• WORK INSTRUCTIONS
Would you transcribe the records below exactly, omitting every picture?

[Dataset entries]

------------------------

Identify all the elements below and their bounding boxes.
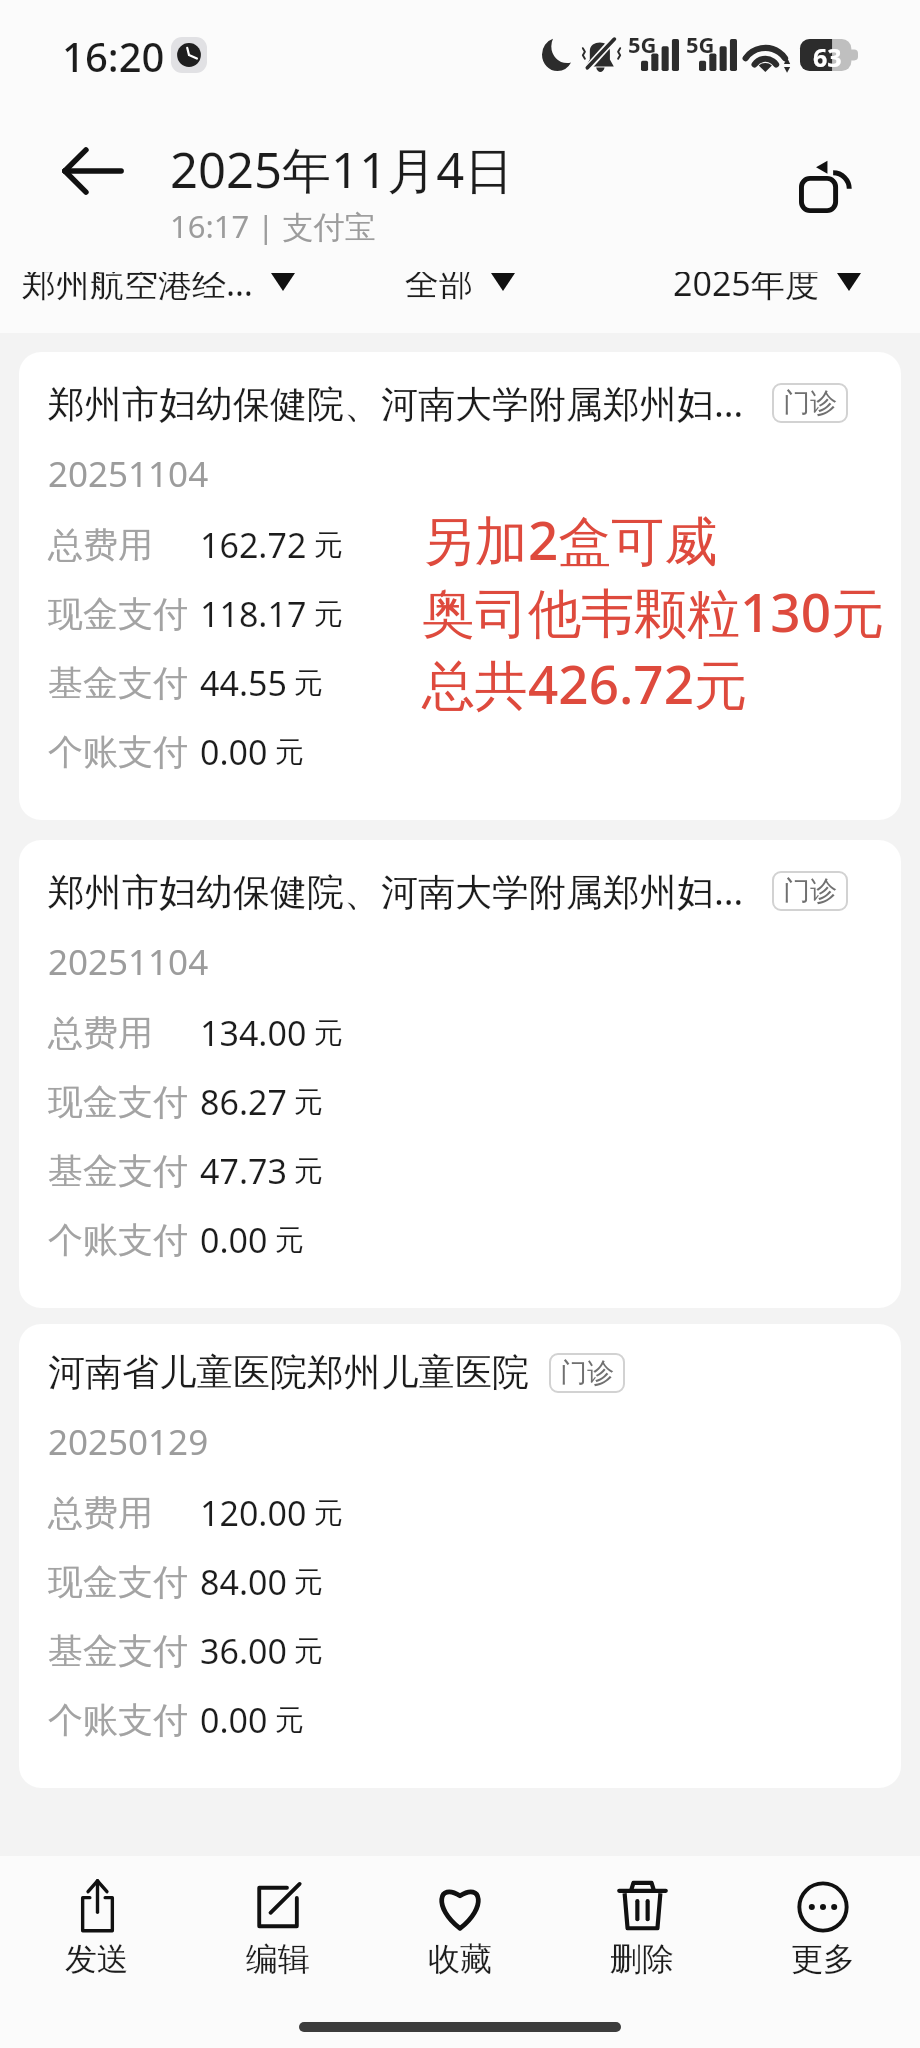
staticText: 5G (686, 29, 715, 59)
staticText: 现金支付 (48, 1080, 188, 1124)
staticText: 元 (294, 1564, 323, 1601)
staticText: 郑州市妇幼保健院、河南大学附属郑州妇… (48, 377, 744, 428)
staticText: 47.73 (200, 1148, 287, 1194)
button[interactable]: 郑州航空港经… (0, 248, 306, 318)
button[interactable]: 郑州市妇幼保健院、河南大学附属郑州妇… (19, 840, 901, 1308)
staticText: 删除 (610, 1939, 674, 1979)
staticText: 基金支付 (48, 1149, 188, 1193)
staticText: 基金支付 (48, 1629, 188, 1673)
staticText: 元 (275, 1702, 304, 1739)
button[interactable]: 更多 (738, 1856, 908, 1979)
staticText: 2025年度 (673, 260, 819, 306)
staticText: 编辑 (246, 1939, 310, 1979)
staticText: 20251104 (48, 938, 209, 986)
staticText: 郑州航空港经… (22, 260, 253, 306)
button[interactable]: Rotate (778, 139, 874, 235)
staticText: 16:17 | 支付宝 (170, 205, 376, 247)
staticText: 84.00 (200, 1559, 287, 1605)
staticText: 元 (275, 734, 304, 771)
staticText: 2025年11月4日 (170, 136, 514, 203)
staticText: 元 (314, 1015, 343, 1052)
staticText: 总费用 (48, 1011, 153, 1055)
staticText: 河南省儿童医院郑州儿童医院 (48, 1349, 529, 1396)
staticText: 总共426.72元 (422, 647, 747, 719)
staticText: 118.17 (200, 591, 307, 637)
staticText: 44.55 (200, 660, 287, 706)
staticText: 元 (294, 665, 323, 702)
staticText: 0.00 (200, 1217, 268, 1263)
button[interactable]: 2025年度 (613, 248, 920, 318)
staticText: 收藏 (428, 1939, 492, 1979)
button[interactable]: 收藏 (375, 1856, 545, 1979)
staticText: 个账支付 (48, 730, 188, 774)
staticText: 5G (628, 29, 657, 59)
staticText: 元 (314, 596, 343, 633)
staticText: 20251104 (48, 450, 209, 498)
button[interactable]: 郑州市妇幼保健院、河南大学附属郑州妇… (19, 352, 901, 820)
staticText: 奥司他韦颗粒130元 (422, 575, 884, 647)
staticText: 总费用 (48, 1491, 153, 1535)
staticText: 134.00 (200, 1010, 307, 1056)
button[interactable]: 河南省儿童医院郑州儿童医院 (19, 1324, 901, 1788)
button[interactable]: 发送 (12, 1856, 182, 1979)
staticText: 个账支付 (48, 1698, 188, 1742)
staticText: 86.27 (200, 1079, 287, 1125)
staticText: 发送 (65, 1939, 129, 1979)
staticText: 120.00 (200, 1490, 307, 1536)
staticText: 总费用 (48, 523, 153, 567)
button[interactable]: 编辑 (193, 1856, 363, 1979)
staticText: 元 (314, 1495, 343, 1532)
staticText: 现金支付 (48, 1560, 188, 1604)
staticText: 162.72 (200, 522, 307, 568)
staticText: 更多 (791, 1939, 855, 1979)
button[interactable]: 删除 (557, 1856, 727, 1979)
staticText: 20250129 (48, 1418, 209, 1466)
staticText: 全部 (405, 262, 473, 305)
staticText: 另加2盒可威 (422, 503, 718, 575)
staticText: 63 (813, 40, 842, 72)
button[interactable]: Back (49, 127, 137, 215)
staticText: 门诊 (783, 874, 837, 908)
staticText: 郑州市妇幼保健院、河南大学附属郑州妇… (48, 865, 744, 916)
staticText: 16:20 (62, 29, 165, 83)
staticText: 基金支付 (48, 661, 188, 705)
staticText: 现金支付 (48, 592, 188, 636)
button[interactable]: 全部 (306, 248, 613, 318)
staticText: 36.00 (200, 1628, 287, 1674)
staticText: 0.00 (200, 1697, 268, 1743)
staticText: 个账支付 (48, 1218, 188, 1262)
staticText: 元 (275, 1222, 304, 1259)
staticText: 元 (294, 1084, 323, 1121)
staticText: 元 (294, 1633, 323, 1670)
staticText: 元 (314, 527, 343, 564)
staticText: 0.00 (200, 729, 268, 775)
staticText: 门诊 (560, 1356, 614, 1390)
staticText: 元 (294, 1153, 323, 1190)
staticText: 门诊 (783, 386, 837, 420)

------------------------

• YOUR RESPONSE
Identify all the elements below and their bounding boxes.
staticText: 5G (686, 29, 715, 59)
staticText: 现金支付 (48, 1080, 188, 1124)
staticText: 元 (294, 1564, 323, 1601)
staticText: 郑州市妇幼保健院、河南大学附属郑州妇… (48, 377, 744, 428)
staticText: 47.73 (200, 1148, 287, 1194)
button[interactable]: 郑州航空港经… (0, 248, 306, 318)
button[interactable]: 郑州市妇幼保健院、河南大学附属郑州妇… (19, 840, 901, 1308)
staticText: 删除 (610, 1939, 674, 1979)
staticText: 基金支付 (48, 1149, 188, 1193)
staticText: 基金支付 (48, 1629, 188, 1673)
staticText: 元 (275, 1702, 304, 1739)
button[interactable]: 更多 (738, 1856, 908, 1979)
staticText: 2025年度 (673, 260, 819, 306)
staticText: 编辑 (246, 1939, 310, 1979)
staticText: 20251104 (48, 938, 209, 986)
staticText: 郑州航空港经… (22, 260, 253, 306)
button[interactable]: Rotate (778, 139, 874, 235)
staticText: 16:17 | 支付宝 (170, 205, 376, 247)
staticText: 84.00 (200, 1559, 287, 1605)
staticText: 元 (275, 734, 304, 771)
staticText: 2025年11月4日 (170, 136, 514, 203)
staticText: 元 (314, 1015, 343, 1052)
staticText: 总费用 (48, 1011, 153, 1055)
staticText: 河南省儿童医院郑州儿童医院 (48, 1349, 529, 1396)
staticText: 总共426.72元 (422, 647, 747, 719)
staticText: 118.17 (200, 591, 307, 637)
staticText: 44.55 (200, 660, 287, 706)
staticText: 元 (294, 665, 323, 702)
staticText: 0.00 (200, 1217, 268, 1263)
button[interactable]: 2025年度 (613, 248, 920, 318)
staticText: 收藏 (428, 1939, 492, 1979)
button[interactable]: 收藏 (375, 1856, 545, 1979)
staticText: 个账支付 (48, 730, 188, 774)
staticText: 5G (628, 29, 657, 59)
staticText: 元 (314, 596, 343, 633)
staticText: 20251104 (48, 450, 209, 498)
button[interactable]: 郑州市妇幼保健院、河南大学附属郑州妇… (19, 352, 901, 820)
staticText: 奥司他韦颗粒130元 (422, 575, 884, 647)
staticText: 总费用 (48, 1491, 153, 1535)
staticText: 134.00 (200, 1010, 307, 1056)
button[interactable]: 河南省儿童医院郑州儿童医院 (19, 1324, 901, 1788)
button[interactable]: 发送 (12, 1856, 182, 1979)
staticText: 个账支付 (48, 1698, 188, 1742)
staticText: 86.27 (200, 1079, 287, 1125)
staticText: 发送 (65, 1939, 129, 1979)
staticText: 120.00 (200, 1490, 307, 1536)
staticText: 总费用 (48, 523, 153, 567)
button[interactable]: 编辑 (193, 1856, 363, 1979)
staticText: 元 (314, 1495, 343, 1532)
staticText: 现金支付 (48, 1560, 188, 1604)
staticText: 162.72 (200, 522, 307, 568)
staticText: 更多 (791, 1939, 855, 1979)
button[interactable]: 删除 (557, 1856, 727, 1979)
staticText: 20250129 (48, 1418, 209, 1466)
staticText: 全部 (405, 262, 473, 305)
staticText: 另加2盒可威 (422, 503, 718, 575)
staticText: 63 (813, 40, 842, 72)
button[interactable]: Back (49, 127, 137, 215)
staticText: 门诊 (783, 874, 837, 908)
staticText: 郑州市妇幼保健院、河南大学附属郑州妇… (48, 865, 744, 916)
staticText: 16:20 (62, 29, 165, 83)
staticText: 基金支付 (48, 661, 188, 705)
staticText: 现金支付 (48, 592, 188, 636)
button[interactable]: 全部 (306, 248, 613, 318)
staticText: 36.00 (200, 1628, 287, 1674)
staticText: 0.00 (200, 1697, 268, 1743)
staticText: 个账支付 (48, 1218, 188, 1262)
staticText: 元 (275, 1222, 304, 1259)
staticText: 元 (294, 1084, 323, 1121)
staticText: 元 (294, 1633, 323, 1670)
staticText: 元 (314, 527, 343, 564)
staticText: 0.00 (200, 729, 268, 775)
staticText: 门诊 (560, 1356, 614, 1390)
staticText: 元 (294, 1153, 323, 1190)
staticText: 门诊 (783, 386, 837, 420)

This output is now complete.